YOUR ASSIGNMENT:
Each record must be retyped in full. No character may differ.

*** EXTRACTED RECORDS Section Begins ***

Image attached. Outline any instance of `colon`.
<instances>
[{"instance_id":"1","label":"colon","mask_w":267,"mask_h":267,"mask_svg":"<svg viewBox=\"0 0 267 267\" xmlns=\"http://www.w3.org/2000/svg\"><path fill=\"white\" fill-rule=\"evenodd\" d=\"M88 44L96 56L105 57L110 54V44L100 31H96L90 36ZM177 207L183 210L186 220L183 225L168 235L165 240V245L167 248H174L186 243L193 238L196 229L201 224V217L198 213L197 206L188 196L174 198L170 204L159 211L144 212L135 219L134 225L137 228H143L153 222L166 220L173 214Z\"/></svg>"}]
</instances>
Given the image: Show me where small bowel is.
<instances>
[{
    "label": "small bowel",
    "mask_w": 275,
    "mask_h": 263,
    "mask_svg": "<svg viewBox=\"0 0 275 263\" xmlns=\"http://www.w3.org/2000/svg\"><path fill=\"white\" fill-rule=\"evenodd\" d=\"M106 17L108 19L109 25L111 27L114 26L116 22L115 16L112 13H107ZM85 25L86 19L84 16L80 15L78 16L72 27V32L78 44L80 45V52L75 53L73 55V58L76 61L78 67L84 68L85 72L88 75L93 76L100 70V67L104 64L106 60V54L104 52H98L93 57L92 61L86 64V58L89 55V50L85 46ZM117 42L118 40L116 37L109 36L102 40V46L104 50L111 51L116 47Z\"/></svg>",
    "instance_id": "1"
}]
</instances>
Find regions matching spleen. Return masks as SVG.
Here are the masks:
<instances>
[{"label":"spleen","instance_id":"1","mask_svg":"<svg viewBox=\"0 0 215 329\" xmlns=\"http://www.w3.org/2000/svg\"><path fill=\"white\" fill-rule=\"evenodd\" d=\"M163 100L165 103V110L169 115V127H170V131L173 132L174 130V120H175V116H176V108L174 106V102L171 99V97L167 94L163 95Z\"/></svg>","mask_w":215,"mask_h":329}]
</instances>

*** EXTRACTED RECORDS Section Ends ***

SOLUTION FOR THIS EXERCISE:
Image attached. Outline any instance of `colon`.
<instances>
[{"instance_id":"1","label":"colon","mask_w":267,"mask_h":267,"mask_svg":"<svg viewBox=\"0 0 267 267\" xmlns=\"http://www.w3.org/2000/svg\"><path fill=\"white\" fill-rule=\"evenodd\" d=\"M88 44L96 56L105 57L110 54V44L100 31H96L90 36ZM177 207L183 210L186 220L183 225L168 235L165 240V245L167 248H174L186 243L193 238L196 229L201 224V217L198 213L197 206L188 196L174 198L170 204L159 211L144 212L135 219L134 225L137 228H143L153 222L166 220L173 214Z\"/></svg>"}]
</instances>
Given the image: Show me where small bowel is.
<instances>
[{
    "label": "small bowel",
    "mask_w": 275,
    "mask_h": 263,
    "mask_svg": "<svg viewBox=\"0 0 275 263\" xmlns=\"http://www.w3.org/2000/svg\"><path fill=\"white\" fill-rule=\"evenodd\" d=\"M106 17L108 19L109 25L111 27L114 26L116 22L115 16L112 13H107ZM85 25L86 19L84 16L80 15L78 16L72 27V32L78 44L80 45V52L75 53L73 55V58L76 61L78 67L84 68L85 72L88 75L93 76L100 70V67L104 64L106 60V54L104 52H98L93 57L92 61L86 64V58L89 55V50L85 46ZM117 42L118 40L116 37L109 36L102 40V46L104 50L111 51L116 47Z\"/></svg>",
    "instance_id": "1"
}]
</instances>
Find regions matching spleen. Return masks as SVG.
Here are the masks:
<instances>
[{"label":"spleen","instance_id":"1","mask_svg":"<svg viewBox=\"0 0 215 329\" xmlns=\"http://www.w3.org/2000/svg\"><path fill=\"white\" fill-rule=\"evenodd\" d=\"M163 100L165 103V110L169 115V127H170V131L173 132L174 130V120H175V116H176V108L174 106V102L171 99V97L167 94L163 95Z\"/></svg>","mask_w":215,"mask_h":329}]
</instances>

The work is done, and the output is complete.